Par sa complexité la cité offre aux regards une myriade de sujets imbriqués les uns dans les autres. Cet espace labyrinthique me donne la sensation d’un lieu ponctué d’ouvertures et de sas dans lequel le mot liberté change d’aspect et se couvre d’un voile opaque comme pour se rendre invisible…
La ville empile les corps dans des cases, la rue en tant que vecteur de déplacement et un lieu d’échanges, c’est là que je voudrais toucher du doigt (ou de l’œil) ces émotions qui m’assaillent quand mon regard s’y perd.

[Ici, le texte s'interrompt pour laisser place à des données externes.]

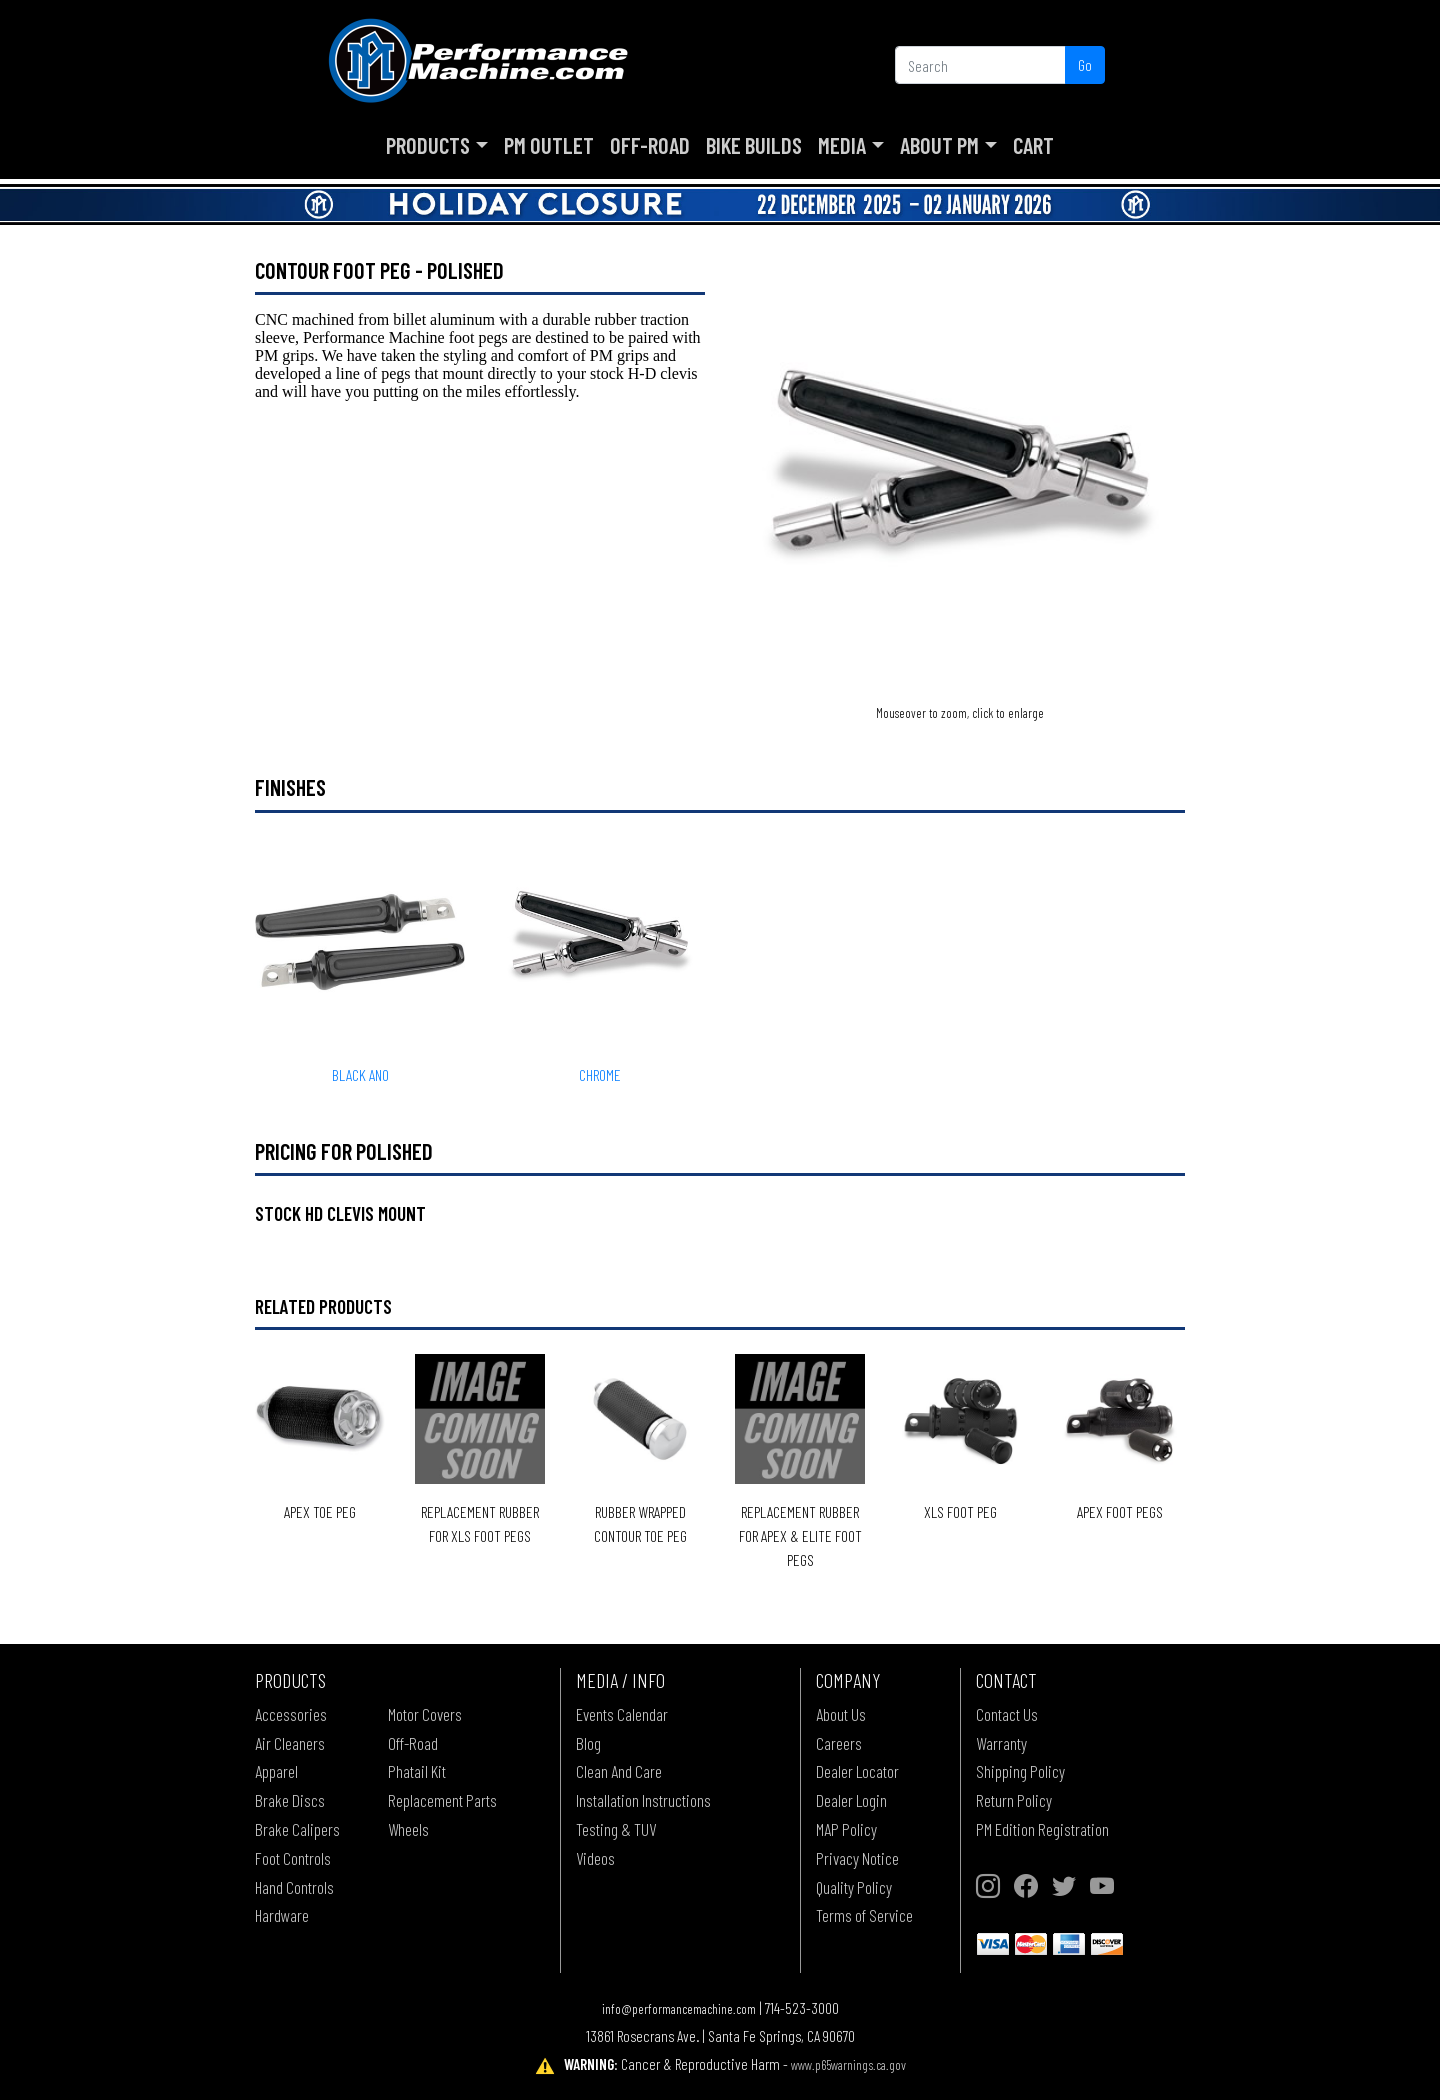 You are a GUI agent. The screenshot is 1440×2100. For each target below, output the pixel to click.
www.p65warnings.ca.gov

Pour cette thématique j’ai d’abord pensé montrer le contraste  entre la cité Médiévale (Carcassonne) et la ville actuelle mais les faibles lumières des jours actuels m’ont amené à garder mon objectif tout en changeant les moyens d’y parvenir : construire moi-même l’environnement urbain à l’aide de cartons et de papiers de soie. Dans cette image nocturne (parce que la ville montre son âme quand le jour glisse dans les caniveaux) j’ai voulu évoquer l’impossible communication des êtres, la nature profondément disproportionnée des corps face au bâti. Le rapport entre la modernisation de la société et le poids qu’elle fait peser sur l’humain apparaît alors dans toute sa complexité au travers d’un dispositif d’une grande simplicité. Voilà le propos de cette image qui m’a donné du plaisir dans sa réalisation en retrouvant mes gestes d’enfant, cet enfant qui connut la ville et la fit sienne dans ces longues marches silencieuses en quête d’un autre soi, pour rencontrer la vie…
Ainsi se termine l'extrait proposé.